4.3. Gulung mesin pewarnaan
Mesin pewarnaan bergulir, menggabungkan karakteristik pewarnaan intermiten dan kontinu, adalah peralatan pewarnaan datar yang efisien. Ini terutama terdiri dari komponen -komponen utama seperti pabrik perendaman dan ruang isolasi pemanas. Di dalam pabrik perendaman, dibagi menjadi dua bagian: gilingan bergulung dan tangki cair. Desain penggilingan gulung fleksibel, bisa dua gulungan atau tiga gulungan, dan konfigurasi gulungan rolling beragam, naik dan turun atau kiri dan kanan, dan tekanan antara gulungan rolling dapat disesuaikan secara bebas. Di tangki bergulir, setelah kain direndam dalam larutan pewarnaan, itu akan ditekan oleh pabrik rolling untuk memastikan bahwa larutan pewarnaan dapat menembus jauh ke dalam serat kain. Solusi pewarna berlebih secara alami akan mengalir kembali ke tangki cair bergulir, mencapai daur ulang larutan pewarna. Selanjutnya, kain akan memasuki ruang isolasi, dilukai menjadi gulungan besar pada rol kain, dan perlahan -lahan diputar dan ditumpuk di lingkungan yang lembab dan panas. Proses ini biasanya membutuhkan periode waktu untuk memastikan bahwa pewarna dapat sepenuhnya mewarnai serat.
4.4. Kisaran pewarnaan pad kontinu
Mesin pewarnaan pad kontinu adalah peralatan pewarnaan kontinu datar yang efisien, terutama cocok untuk kebutuhan pewarnaan skala besar.

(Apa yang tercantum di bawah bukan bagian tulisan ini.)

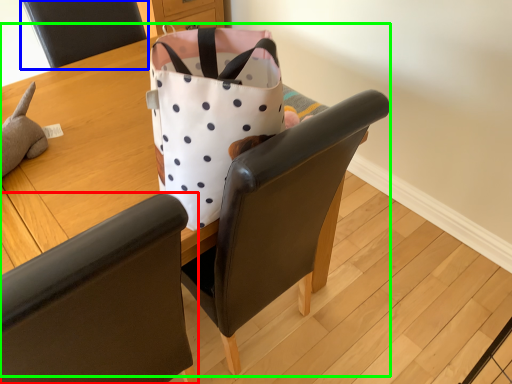 Question: Estimate the real-world distances between objects in this image. Which object is farther from chair (highlighted by a red box), chair (highlighted by a blue box) or table (highlighted by a green box)?

Choices:
 (A) chair
 (B) table

Answer: (A) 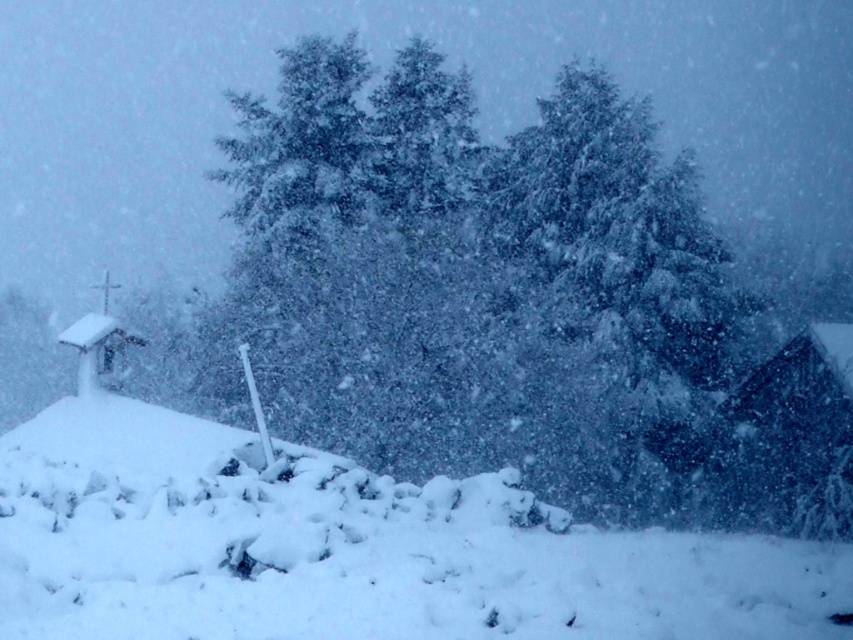 Question: Which point is closer to the camera?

Biasanya terdiri dari beberapa unit seperti pencelupan rolling, pengeringan, mengukus atau memanggang, dan mencuci datar, dan metode kombinasi dapat bervariasi tergantung pada sifat -sifat pewarna dan kondisi proses. Dalam proses rolling perendaman, pabrik rolling dua atau tiga roll sering digunakan untuk merendam larutan pewarna secara seragam.
5. Mesin Pewarnaan Garmen
Mesin pewarnaan garmen adalah perangkat yang dirancang untuk memenuhi kebutuhan pewarnaan batch kecil dan varietas pakaian khusus. Operasinya fleksibel, nyaman, dan efisien. Prinsip pewarnaan dapat merujuk pada gambar berikut:
Melalui proses manufaktur tertentu, pewarna dan pakaian jadi bersentuhan penuh dan bereaksi di dalam mesin, sehingga mencapai pewarnaan yang tepat dari pakaian jadi.